DATA PROVIDED START

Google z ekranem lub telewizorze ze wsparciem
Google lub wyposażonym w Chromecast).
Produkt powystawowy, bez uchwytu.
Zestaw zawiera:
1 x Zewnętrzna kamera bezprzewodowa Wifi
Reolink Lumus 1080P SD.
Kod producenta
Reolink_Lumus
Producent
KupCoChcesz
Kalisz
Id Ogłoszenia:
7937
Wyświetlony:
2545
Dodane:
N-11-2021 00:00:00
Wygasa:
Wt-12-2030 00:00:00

DATA PROVIDED END
DATA PROVIDED START

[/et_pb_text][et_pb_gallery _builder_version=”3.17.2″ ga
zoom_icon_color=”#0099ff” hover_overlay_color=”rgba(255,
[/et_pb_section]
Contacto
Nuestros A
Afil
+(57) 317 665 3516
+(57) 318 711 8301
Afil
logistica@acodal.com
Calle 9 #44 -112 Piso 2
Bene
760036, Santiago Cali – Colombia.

DATA PROVIDED END

▸ **BRIEF**
Check each line above for the word "Google" and copy every line that has it.

▸ **TASK RESULT**
Google z ekranem lub telewizorze ze wsparciem
Google lub wyposażonym w Chromecast).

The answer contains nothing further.